How to Install & Run LLaDA2.0-Mini-Preview Locally?

by Ayush Kumar | October 24, 2025

Ready to build cheaper?

Custom CPU plans from as little as $0.012/hour.

LLaDA2-mini-preview is a diffusion-style Mixture-of-Experts (16B total, ~1.4B activated) instruction-tuned language model. It targets strong reasoning/coding while keeping inference light: only a small subset of experts fire per token, so you get near-7B quality with ~1–2B-class compute. It supports tool use, 4,096-token context, and works out-of-the-box with transformers via trust_remote_code. For best results, use diffusion sampling with temperature=0.0, steps=32, block_length=32.

Benchmark	Ling-mini-2.0	LLaDA-MoE-7B-A1B-Instruct	LLaDA2.0-mini-preview
Average	60.67	52.39	58.71
Knowledge
MMLU	78.75	67.18	72.49
MMLU-PRO	56.40	44.64	49.22
GPQA	37.99	31.09	31.82
CMMLU	77.84	64.30	67.53
C-EVAL	77.85	63.93	66.54
Reasoning
squad2.0	69.14	86.81	85.61
drop	76.35	79.77	79.49
korbench	51.04	38.40	37.26
Coding
CruxEval-O	71.12	42.38	61.88
mbpp	81.03	70.02	77.75
MultiPL-E	62.23	52.53	62.43
humaneval	77.44	61.59	80.49
livecodebench_v6	30.18	13.27	19.93
Bigcodebench-Full	35.88	20.44	30.44
Math
GSM8K	91.58	82.41	89.01
math	82.22	58.68	73.50
OlympiadBench	49.93	21.04	36.67
Agent & Alignment
BFCL_Live	45.74	63.09	74.11
IFEval-strict -prompt	69.13	59.33	62.50
SyllogEval^*	33.28	64.22	47.34
IXRB^*	19.00	15.00	27.00

GPU Configuration Table

Setup	Precision / Quant	Min GPU VRAM	Good For	Suggested Max Context*	Notes
CPU only	FP16/BF16 (autocast)	—	Dev/tests, CI	2k	Very slow; use small `steps` when prototyping.
8–10 GB (e.g., RTX 3080 10G)	4-bit (bnb/gguf-style)**	8–10 GB	Single stream	2k–3k	Heaviest savings; slight quality hit vs BF16.
12 GB (RTX 3060 12G)	8-bit (bitsandbytes)	10–12 GB	Single stream	3k–4k	Good balance of quality/VRAM; keep `steps=32`.
16 GB (T4 16G / A5000 16G)	8-bit or BF16 (tight)	14–16 GB	1–2 streams	4k	BF16 may be tight; prefer 8-bit for headroom.
20–24 GB (RTX 4090/6000 ADA)	BF16/FP16	18–22 GB	2–4 streams	4k	Smooth BF16, room for small batches.
40 GB (A100 40G)	BF16	28–34 GB	4–8 streams	4k+	Comfortable concurrency; larger beams OK.
80 GB (A100/H100 80G)	BF16	40–55 GB	8–16 streams	4k+	Highest throughput; long answers + batching.

Resources

Link: https://huggingface.co/inclusionAI/LLaDA2.0-mini-preview

Step-by-Step Process to Install & Run LLaDA2.0-Mini-Preview Locally

For the purpose of this tutorial, we will use a GPU-powered Virtual Machine offered by NodeShift; however, you can replicate the same steps with any other cloud provider of your choice.

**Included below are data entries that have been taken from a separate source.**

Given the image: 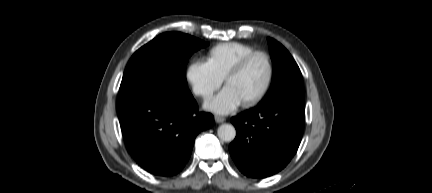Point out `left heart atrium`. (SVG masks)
Returning a JSON list of instances; mask_svg holds the SVG:
<instances>
[{"instance_id": "39dd6f15", "label": "left heart atrium", "mask_w": 432, "mask_h": 193, "mask_svg": "<svg viewBox=\"0 0 432 193\" xmlns=\"http://www.w3.org/2000/svg\"><path fill=\"white\" fill-rule=\"evenodd\" d=\"M241 103L238 95L229 87L206 104V107L220 114H226L236 109Z\"/></svg>"}]
</instances>
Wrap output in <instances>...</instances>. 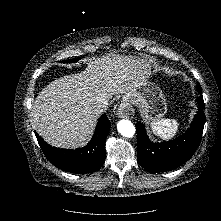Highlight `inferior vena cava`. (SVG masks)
I'll list each match as a JSON object with an SVG mask.
<instances>
[{"label":"inferior vena cava","mask_w":221,"mask_h":221,"mask_svg":"<svg viewBox=\"0 0 221 221\" xmlns=\"http://www.w3.org/2000/svg\"><path fill=\"white\" fill-rule=\"evenodd\" d=\"M97 102L101 107H105L108 104V101L103 97H97Z\"/></svg>","instance_id":"inferior-vena-cava-1"}]
</instances>
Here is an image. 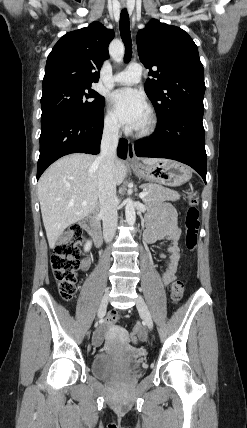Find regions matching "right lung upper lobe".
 I'll return each mask as SVG.
<instances>
[{"mask_svg": "<svg viewBox=\"0 0 247 428\" xmlns=\"http://www.w3.org/2000/svg\"><path fill=\"white\" fill-rule=\"evenodd\" d=\"M113 38V30L99 22L61 37L47 59L43 92L62 86H91L97 82V70L108 58V45Z\"/></svg>", "mask_w": 247, "mask_h": 428, "instance_id": "right-lung-upper-lobe-1", "label": "right lung upper lobe"}]
</instances>
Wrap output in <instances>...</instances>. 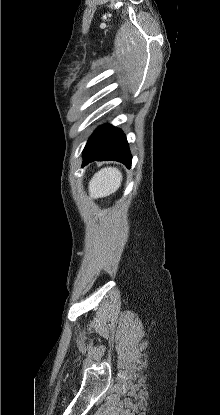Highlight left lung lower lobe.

NodeShift provides the most affordable Virtual Machines at a scale that meets GDPR, SOC2, and ISO27001 requirements.

Step 1: Sign Up and Set Up a NodeShift Cloud Account

Visit the NodeShift Platform and create an account. Once you’ve signed up, log into your account.

Follow the account setup process and provide the necessary details and information.

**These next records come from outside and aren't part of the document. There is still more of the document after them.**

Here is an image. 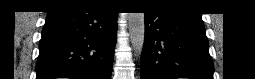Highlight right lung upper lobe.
I'll return each mask as SVG.
<instances>
[{
  "mask_svg": "<svg viewBox=\"0 0 255 79\" xmlns=\"http://www.w3.org/2000/svg\"><path fill=\"white\" fill-rule=\"evenodd\" d=\"M86 2H90V1H85V0H60V1L56 2V5L53 7V9L67 7V6L82 5Z\"/></svg>",
  "mask_w": 255,
  "mask_h": 79,
  "instance_id": "obj_1",
  "label": "right lung upper lobe"
}]
</instances>
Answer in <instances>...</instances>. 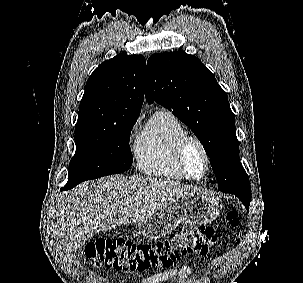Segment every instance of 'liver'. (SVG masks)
I'll return each mask as SVG.
<instances>
[{
	"label": "liver",
	"mask_w": 303,
	"mask_h": 283,
	"mask_svg": "<svg viewBox=\"0 0 303 283\" xmlns=\"http://www.w3.org/2000/svg\"><path fill=\"white\" fill-rule=\"evenodd\" d=\"M196 192L195 187L152 177L113 175L84 183L64 194L56 236L71 258L94 234L140 222L172 200Z\"/></svg>",
	"instance_id": "6515ba94"
}]
</instances>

Step 2: Create a GPU Node (Virtual Machine)

GPU Nodes are NodeShift’s GPU Virtual Machines, on-demand resources equipped with diverse GPUs ranging from H200s to A100s. These GPU-powered VMs provide enhanced environmental control, allowing configuration adjustments for GPUs, CPUs, RAM, and Storage based on specific requirements.

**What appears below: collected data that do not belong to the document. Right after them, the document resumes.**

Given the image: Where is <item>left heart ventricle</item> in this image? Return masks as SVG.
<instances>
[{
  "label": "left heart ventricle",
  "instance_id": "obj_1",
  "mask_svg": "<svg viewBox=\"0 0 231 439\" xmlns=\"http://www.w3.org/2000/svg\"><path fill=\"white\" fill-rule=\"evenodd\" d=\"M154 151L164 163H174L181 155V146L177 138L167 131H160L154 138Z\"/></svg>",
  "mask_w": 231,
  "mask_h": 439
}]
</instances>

Navigate to the menu on the left side. Select the GPU Nodes option, create a GPU Node in the Dashboard, click the Create GPU Node button, and create your first Virtual Machine deploy

Step 3: Select a Model, Region, and Storage

In the “GPU Nodes” tab, select a GPU Model and Storage according to your needs and the geographical region where you want to launch your model.

We will use 1 x H100 SXM GPU for this tutorial to achieve the fastest performance. However, you can choose a more affordable GPU with less VRAM if that better suits your requirements.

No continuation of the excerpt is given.